Ordering gelato in Italy has a particular kind of romance to it. You’re on holiday, exploring a foreign city on a hot day, and you stop at one of the local gelaterias for a refreshing break. Fortunately, you’re already aware that Italian gelato has its own etiquette, traditions, and vocabulary. Here are a few tips to help you order in comfort and confidence.
Let’s cover some Italian etiquette to begin. Italians tend to eat gelato as a late afternoon snack or an evening treat during an after-dinner stroll. In many places like Rome, you let the cashier know your general order - cup or cone? One scoop or two? After you pay for the order, you take your receipt, and decide on flavors at the gelato counter.
Do you need to speak Italian fluently to be able to complete your order? Not at all. But knowing a few words of Italian vocabulary related to gelato will help. To start with, you’ll want to know what vessel you want to use for your ice cream and what size. You may want to order a piccolo (small), medio (medium), or a grande (large). Now how do you want to eat it? The most common options you’ll find are in una coppa (a cup), una coppetta (a small cup), or un cono (a cone).
Now how to order food in Italian? These basic phrases will help get you started.

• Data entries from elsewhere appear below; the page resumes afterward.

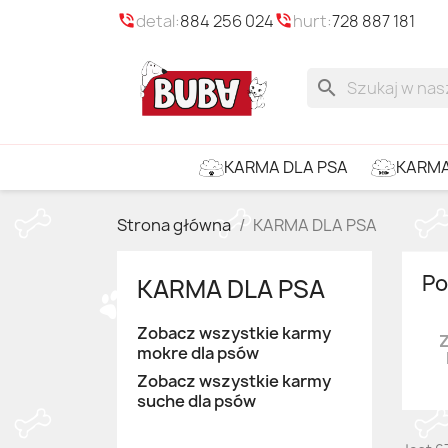
detal:
884 256 024
hurt:
728 887 181
phone_in_talk
phone_in_talk
search
KARMA
KARMA DLA PSA
Strona główna
KARMA DLA PSA
Po
KARMA DLA PSA
Zobacz wszystkie karmy
mokre dla psów
Zobacz wszystkie karmy
suche dla psów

Vorrei una coppa media: I would like a medium cup.
Unlike an ice cream order, gelato will often come with the offer of being topped with la panna (fresh cream) or maybe even la panna montata (whipped cream).
You might hear the question:
Vuole la panna? : Do you want cream?
A quick si (yes) or no (no) will work for an answer. Another sign that you’re not from around here is a lack of familiarity with Italian gelato flavors. Flavours tend to fall into one of 4 categories: cioccolato (chocolate ), crema (cream), frutta (fruit), and noccioline (nuts).
Popular chocolate flavors include cioccolato (chocolate), cioccolato bianco (white chocolate), cioccolato fondente (rich, dark chocolate), cioccolato al latte (milk chocolate), and cioccolato all’arancia (orange-flavored dark chocolate).
For creams, you may find crema (custard), cocco (coconut cream), caffè (coffee), Fior di Latte (sweetened cream), and zabaione (marsala wine custard). Nuts will be a bit more familiar, with pistacchio being a favorite, as well as mandorla (almond) and nocciola (hazelnut).
We can’t forget fruits either with albicocca (apricot) fragola (strawberry), frutti di bosco (mixed small berries), fico (fig), pesca (peach), and pera (pear). That should be enough flavors to get you started.
Where to Go
Though you can google best gelato in Rome, you won’t find a consensus as to the absolute best. The best gelato in Florence to one person will not be the best for another. That said, there are places that consistently rated in the top few. We’ll give you some examples of shops that come highly recommended so when you’re searching for the best gelato in Venice, you’ll be sure to have a top notch experience.
Most folks will agree that you can’t go wrong with Neve Di Latte (Via Luigi Poletti, 6, 00196, Roma RM, Italy) The proprietor Simone Romano has won accolades for his fresh, modern take on this classic Italian dessert. Freshly made with high-quality ingredients and hand-chosen for import from all around Italy, stopping at Neve Di Latte is definitely going to be a showstopper.
Florence loves gelato so much that it has a whole gelato festival. Perché No! (Via dei Tavolini, 19r, 50122 Firenze FI, Italy) located near some of the city’s central attractions like the Duomo, is considered one of the best in the world. You’ll find Bronte pistachios, Tuscan rose, and San Gavino saffron as different ingredients in their handcrafted creations. They also offer vegan and dairy-free options, even gluten-free cones.
Gelateria Nico (Fondamenta Zattere al Ponte Longo, 922, 30123 Venezia VE, Italy) doesn’t only have some of the city’s best gelato, but provides an amazing view of the lagoon. Try an affordable bite of the Kinder cereal flavour while soaking in the sights of Venice.